During periods of enforced leisure Wyld used the free time to draw and paint with his friend right across France, from Dieppe to Rouen and meeting Horace Vernet, then at the height of his fame.
Wyld was about to leave the country when he learned that Vernet was on board a warship anchored in the bay of Algiers en route to Rome to take up his new post as director of the Académie de France – the two men had only seen each other once in 6 years.
Admiring Michelangelo and Raphael, after 6 months in Rome Wyld decided to make a tour of the whole of Italy on foot with a companion (apparently Émile-Aubert Lessore).
On 1 January 1834, they crossed the Simplon Pass in a cart during a snowstorm and he then set up his studio in Paris, where he was commissioned to produce paintings of orientalist scenes and Venetian architecture.

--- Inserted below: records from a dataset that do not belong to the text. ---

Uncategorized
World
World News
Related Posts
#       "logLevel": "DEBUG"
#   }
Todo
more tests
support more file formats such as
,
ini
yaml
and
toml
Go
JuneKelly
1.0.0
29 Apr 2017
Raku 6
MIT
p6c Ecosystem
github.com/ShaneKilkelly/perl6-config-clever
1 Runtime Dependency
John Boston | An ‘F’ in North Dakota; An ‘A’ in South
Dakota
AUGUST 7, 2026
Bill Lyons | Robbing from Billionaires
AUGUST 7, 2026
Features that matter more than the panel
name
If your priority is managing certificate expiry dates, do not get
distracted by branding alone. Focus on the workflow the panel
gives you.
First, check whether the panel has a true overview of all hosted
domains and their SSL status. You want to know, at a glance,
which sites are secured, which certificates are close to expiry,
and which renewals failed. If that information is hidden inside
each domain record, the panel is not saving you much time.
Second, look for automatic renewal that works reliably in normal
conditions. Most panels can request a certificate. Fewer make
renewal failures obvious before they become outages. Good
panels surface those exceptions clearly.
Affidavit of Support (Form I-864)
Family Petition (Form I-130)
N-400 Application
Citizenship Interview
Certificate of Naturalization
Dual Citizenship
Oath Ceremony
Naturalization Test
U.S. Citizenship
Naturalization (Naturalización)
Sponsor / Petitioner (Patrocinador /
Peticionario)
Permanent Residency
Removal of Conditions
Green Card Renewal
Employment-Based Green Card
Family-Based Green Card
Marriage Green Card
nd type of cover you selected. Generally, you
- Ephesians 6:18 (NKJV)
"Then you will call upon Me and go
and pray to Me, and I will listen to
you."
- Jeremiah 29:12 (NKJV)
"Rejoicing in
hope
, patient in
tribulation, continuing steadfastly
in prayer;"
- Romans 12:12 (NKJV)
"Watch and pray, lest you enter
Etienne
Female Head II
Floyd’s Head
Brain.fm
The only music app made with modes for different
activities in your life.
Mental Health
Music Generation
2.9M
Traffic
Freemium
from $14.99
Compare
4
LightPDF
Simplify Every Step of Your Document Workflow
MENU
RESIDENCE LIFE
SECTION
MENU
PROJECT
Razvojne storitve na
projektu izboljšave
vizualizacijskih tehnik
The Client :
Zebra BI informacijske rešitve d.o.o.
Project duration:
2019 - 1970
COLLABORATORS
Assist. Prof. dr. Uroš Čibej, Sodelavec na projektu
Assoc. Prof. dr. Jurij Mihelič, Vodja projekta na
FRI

After the 1848 Revolution he returned to the United Kingdom where he specialized in orientalist subjects, became a member of the New Society of Painters in Water Colours and had a major success with the businessmen of Manchester, making paintings crammed full of detail for them.
In 1851 his admirer Queen Victoria commissioned paintings of Liverpool and Manchester to celebrate her visit there, which remain in the Royal Collection along with examples of his orientalist works.
He was invited to the festivities for Queen Victoria's visit to France in 1855 (the first by a British head of state since 1520), at which he produced a monumental view of château de Saint-Cloud.